The “Brunsting and Perry” form of localized BP was described in 1957 where lesions appeared on trauma sites (i.e., surgery scars due to amputation or colostomy, or lesions that were confined to the lower limbs without being associated with trauma ¹⁰ ). Moreover, some localized forms of traumas, which may appear insignificant, can also provoke the development of localized BP, such as the pressure of a sock elastic band. ¹¹ Taking into consideration that our patient never mentioned any specific trauma, our case could be related to these forms of localized BP. An interesting review article published by Ruocco et al. ¹² proposed the concept of immunocompromised district, in which he attempts to unify the pathogenesis of three pathological conditions (regional chronic lymphoedema, herpes-infected sites, and otherwise damaged areas). All of which can damage and immunologically mark a cutaneous region rendering it vulnerable to subsequent disorders where a secondary disease may develop after an extremely variable period of time. In this article, BP was categorized as an immunity-related disorder arising in lymphoedema, in sites of ionizing or ultraviolet radiation, burns (including sunburns), and in sites of trauma. ¹² Also, more immunological tests are necessary to differentiate BP from other pemphigoid and blistering diseases such as EBA, as milia can appear both in BP and EBA according to a case reported by Tsuruta et al. ¹³

In addition, BP180 and BP230 antibodies were negative in most of the cases mentioned in Table 1, which is not in favor of a generalized autoimmune process as within the generalized form of BP, while in some cases^3,6 only BP230 was positive. The presence of serum autoantibodies to BP230 has been shown to have an even greater association with localized BP than generalized BP. ¹⁴ This can probably imply that the localized variant has different pathophysiology than the generalized one.

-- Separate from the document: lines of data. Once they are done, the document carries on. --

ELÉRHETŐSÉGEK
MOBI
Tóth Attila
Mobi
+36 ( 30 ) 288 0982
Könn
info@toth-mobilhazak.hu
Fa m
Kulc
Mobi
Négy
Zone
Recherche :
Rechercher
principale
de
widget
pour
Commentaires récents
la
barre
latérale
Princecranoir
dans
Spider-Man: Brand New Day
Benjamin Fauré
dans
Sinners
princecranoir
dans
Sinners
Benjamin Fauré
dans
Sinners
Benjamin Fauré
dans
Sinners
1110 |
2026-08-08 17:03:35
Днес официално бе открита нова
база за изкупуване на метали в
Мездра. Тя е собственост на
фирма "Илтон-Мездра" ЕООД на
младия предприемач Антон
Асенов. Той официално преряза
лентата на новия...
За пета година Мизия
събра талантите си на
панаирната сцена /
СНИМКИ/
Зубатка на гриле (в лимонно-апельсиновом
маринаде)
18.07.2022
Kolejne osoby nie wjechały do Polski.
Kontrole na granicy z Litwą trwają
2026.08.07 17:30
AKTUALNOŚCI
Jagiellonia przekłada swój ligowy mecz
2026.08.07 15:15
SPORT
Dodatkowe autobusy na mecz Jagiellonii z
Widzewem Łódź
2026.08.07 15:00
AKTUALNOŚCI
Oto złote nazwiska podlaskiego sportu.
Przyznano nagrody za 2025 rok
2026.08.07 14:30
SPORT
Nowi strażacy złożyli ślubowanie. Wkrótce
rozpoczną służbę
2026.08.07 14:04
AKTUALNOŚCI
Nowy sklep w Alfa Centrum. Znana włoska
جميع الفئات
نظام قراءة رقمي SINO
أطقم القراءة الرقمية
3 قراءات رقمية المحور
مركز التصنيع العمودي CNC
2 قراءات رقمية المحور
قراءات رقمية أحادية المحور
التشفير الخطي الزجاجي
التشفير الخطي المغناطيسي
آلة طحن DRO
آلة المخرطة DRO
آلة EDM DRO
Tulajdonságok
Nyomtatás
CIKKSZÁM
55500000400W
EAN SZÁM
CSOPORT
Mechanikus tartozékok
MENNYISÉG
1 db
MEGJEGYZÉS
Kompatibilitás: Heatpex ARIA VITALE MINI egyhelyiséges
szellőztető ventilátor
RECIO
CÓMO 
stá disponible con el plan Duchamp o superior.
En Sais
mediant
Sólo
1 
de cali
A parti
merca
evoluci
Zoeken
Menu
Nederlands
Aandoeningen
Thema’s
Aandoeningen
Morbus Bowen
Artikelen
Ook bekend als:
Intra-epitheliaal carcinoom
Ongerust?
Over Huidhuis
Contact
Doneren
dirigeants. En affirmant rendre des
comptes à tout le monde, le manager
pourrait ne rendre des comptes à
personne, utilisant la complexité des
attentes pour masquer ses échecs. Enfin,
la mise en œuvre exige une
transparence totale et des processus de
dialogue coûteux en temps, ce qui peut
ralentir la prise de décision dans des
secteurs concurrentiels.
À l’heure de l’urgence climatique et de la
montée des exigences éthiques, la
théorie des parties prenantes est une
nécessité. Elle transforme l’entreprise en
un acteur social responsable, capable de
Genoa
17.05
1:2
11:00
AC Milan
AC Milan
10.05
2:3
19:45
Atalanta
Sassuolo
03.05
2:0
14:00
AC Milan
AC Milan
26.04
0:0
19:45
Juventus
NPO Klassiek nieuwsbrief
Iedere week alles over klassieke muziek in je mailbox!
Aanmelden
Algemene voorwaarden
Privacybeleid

As for the reason behind why the localized form lacks autoantibodies against BP230 and BP180 this can be explained by the 7.8% of sera from patients with new BP reacting to regions of BP180 exclusively outside NC16A, and thus, would not be identified using currently available BP180 ELISA. ¹⁵

Follow-up is an important part of managing the disease and its complications; however, the patient in our study did not show up for the future scheduled appointments and the team lost contact with him. It was one of our limitations. Furthermore, in our department an indirect immunofluorescence salt split on specimens was unavailable.

Conclusion

As a conclusion, we can deduce that maybe immobility after hemiplegia makes the limbs prone to micro traumas and causes some sort of insufficient or decreased blood flow throughout the extremities, and venous stasis induces a local inflammatory process that, in its entity, exposes BPAGs and causes local BP lesions. Furthermore, it can be speculated that the localized form of BP is more likely to be associated with negative BP180 ELISA. To prove whether this theory is valid or not, more studies with a larger sample size are needed. Reporting similar cases is important since providing additional clues and data can be helpful to understand the etiology of localized BP.